Hot Diggity Dogs on U.S. 23 near State Route 2 offers hot dogs, hamburgers, fries, toasted subs, five different types of chicken, milkshakes and nearly every other food reminiscent of summer. It opened its doors for the first time in October 2019. Owner Pete Smith said that he barely got his feet under him before the pandemic forced him to close the dining area. But Smith endured the shutdown and opened that dining area on Friday to a limited capacity of 33%.

 “That’s about 12 people in my establishment,” Smith said with good humor.

 The shutdown was hard on everyone, Smith said, but he said that he appreciates the support he has received from not only Greenup County, but from the entire area and beyond.

“Greenup loves me, and I love Greenup,” Smith said. “I haven’t lost a single employee. We might have rearranged our hours some, and we might have to start staying open until 10 p.m. during the summer, but we have kept working.”

Smith said he has operated a restaurant professionally for 15 years and operated a car lot for 20 years. The key to a good business, he said, is customer service.

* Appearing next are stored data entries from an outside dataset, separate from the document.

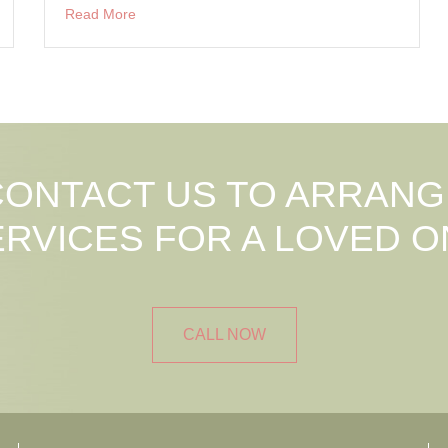
Read More
CONTACT US TO ARRANG
ERVICES FOR A LOVED O
CALL NOW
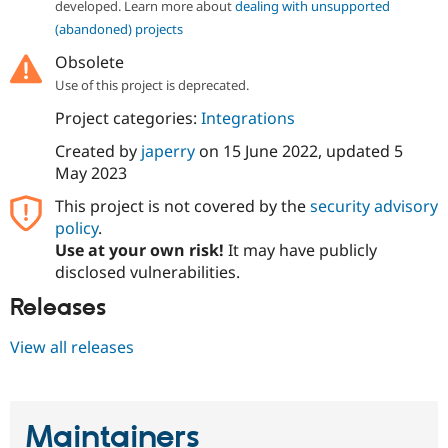
developed. Learn more about
dealing with unsupported
Drupal Stew
News & Blo
(abandoned) projects
API
Become a D
Drupal for F
Sustaining
Obsolete
Use of this project is deprecated.
Forum
Modules
Project categories:
Integrations
Drupal for
Drupal Swa
Healthcare
Created by
japerry
on
15 June 2022
, updated
5
Slack
May 2023
Themes
This project is not covered by the
security advisory
Drupal for E
Newsletters
policy
.
Recipes
Use at your own risk!
It may have publicly
disclosed vulnerabilities.
Drupal for R
Drupal Swa
Releases
Site Templa
Drupal for T
View all releases
Tourism
Issue queue
Maintainers
Security Adv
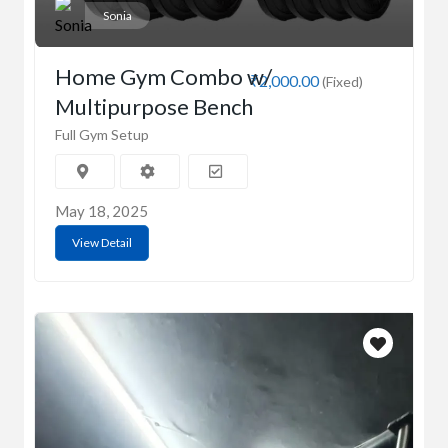
Sonia
Home Gym Combo w/
₹2,000.00
(Fixed)
Multipurpose Bench
Full Gym Setup
May 18, 2025
View Detail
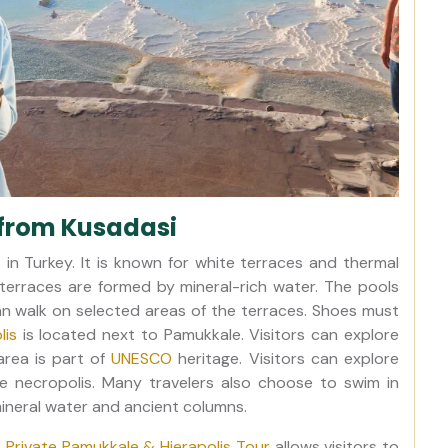
from Kusadasi
in Turkey. It is known for white terraces and thermal
terraces are formed by mineral-rich water. The pools
can walk on selected areas of the terraces. Shoes must
lis
is located next to Pamukkale. Visitors can explore
area is part of
UNESCO
heritage. Visitors can explore
e necropolis. Many travelers also choose to swim in
 mineral water and ancient columns.
 Private Pamukkale & Hierapolis Tour
allows visitors to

Seeing his patrons from 6 feet away is much better than not at all, he said.

Blazer’s Restaurant and Bakery on Carter Avenue in Ashland has offered curbside food for about three weeks.

Co-owners Irvin and Jessica Pereira said the bakery has done exceptionally well — strawberry pie is a favorite.

The restaurant will remain closed on Sundays, but it will be open from 11 a.m. to 8 p.m. Monday-Saturday. They reopened Blazer’s dining area on Friday. Some outdoor seating is also available — first come, first served.

“It’s been very stressful, mentally exhausting trying to figure out what we need to do; get employees taken care of, bills taken care of, everything,” Jessica Pereira said. Blazer’s has about 25 employees.

The Pereiras are providing disposable menus to all and following all the guidelines, including doubling up on hand sanitizer and cleaning the bathrooms between each use. Blazer’s is taking reservations in order to adhere to capacity restrictions.

“Distancing is really tough to carry on in a kitchen,” Irvin Pereira said. “It’s been a tough challenge for everyone to go through these uncertain times. I don’t think we can handle another (wave of coronavirus cases). I hope and pray we don’t see that.”

Ray Davis, of Wings, Etc., in Russell, said the restaurant’s curbside business has gone well over the last two months thanks to great community support.

Wings, Etc.’s 35 employees will be busy “making sure we’re on point” in sticking to social distancing as it reopened its doors Friday. Every employee has a temperature check when they clock in; and they must answer four questions to ensure they’re not sick.

The bar is open.

“If you’re together, you can sit side by side, but you’ll be 6 feet apart otherwise,” Davis said.

Davis said the Paycheck Protection Program has helped Wings, Etc., push through the pandemic, but he can’t wait to return to “normal.”

Wings, Etc., also has outdoor seating. It will open at 11 a.m. every day, closing at 11 p.m. on Friday and Saturday, and 10 p.m. Monday through Thursday. It will close up shop at 8 p.m. on Sundays.

Larry Pancake will provide live music today at 5 p.m.